La collégiale Saint-Martin de La Canourgue
Un panonceau situé à l'entrée de
l'édifice nous révèle ceci : « La collégiale Saint-Martin.
Le monastère Saint-Martin aurait été fondé par Sainte
Énimie, sœur du roi Dagobert. Il fut cédé le 4 juillet
1065 à l'abbaye Saint-Victor de Marseille qui construisit
au XIIesiècle l'église actuelle, l'une des
plus grandes du Gévaudan. Son style est celui des églises
auvergnates de pèlerinage : une longue nef centrale
séparée des deux nefs latérales par cinq ouvertures avec
des arcs en plein cintre. Pour assurer dans de bonnes
conditions la circulation des pèlerins, les deux nefs
latérales se prolongeaient par un « déambulatoire » qui
encerclait le chœur. Trois absidioles voûtées en
« cul-de-four » étaient greffées sur ce déambulatoire.

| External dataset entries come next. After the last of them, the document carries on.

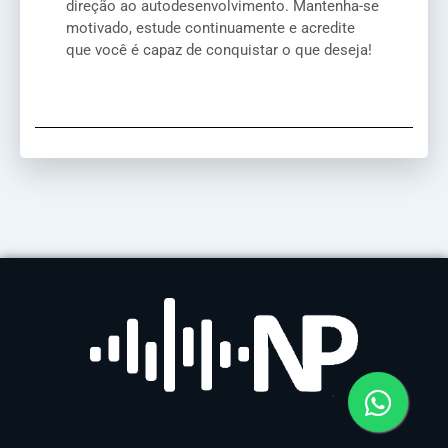
direção ao autodesenvolvimento. Mantenha-se
motivado, estude continuamente e acredite
que você é capaz de conquistar o que deseja!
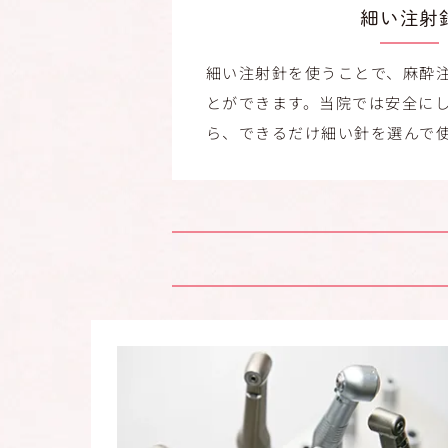
細い注射
細い注射針を使うことで、麻酔
とができます。当院では安全に
ら、できるだけ細い針を選んで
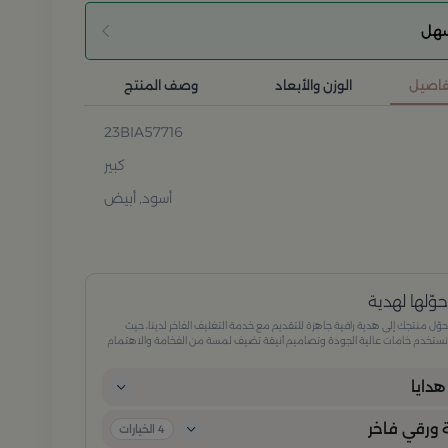
سهل
تفاصيل
الوزن والأبعاد
وصف المنتج
23BIA57716
كبير
أسود, أبيض
وّلها لهدية
وّل منتجك إلى هدية راقية جاهزة للتقديم مع خدمة التغليف الفاخر لدينا، حيث
ستخدم خامات عالية الجودة وتصاميم أنيقة تضيف لمسة من الفخامة والاهتمام
كل تفصيلة. مثالية للمناسبات الخاصة، الأعياد، والإهداءات الراقية التي تترك انطباعًا لا
ُنسى.
دايا
ورقي فاخر
4
الخيارات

Cette église a subi maintes destructions au cours des
siècles. Aux XVeet XVIesiècles,
effondrement du chœur et déprédations par les ligueurs et
les protestants, chœur reconstruit et fermé aujourd’hui
par un grand mur de style Renaissance avec une fenêtre
rectangulaire au-dessus de l'autel. En 1670, le «
clocher-porche » s'effondre à son tour, entraînant dans sa
chute des deux dernières travées de l'église qui n'ont
jamais été reconstruites. L'église d'aujourd'hui est un
peu disproportionnée car elle a gardé sa hauteur
primitive, mais elle est deux fois plus courte qu'à
l'origine. »
Dans le texte précédent, il y aurait
beaucoup d'idées à remettre en question. Nous n'en
retiendrons que deux. D'abord le ton, un ton affirmatif.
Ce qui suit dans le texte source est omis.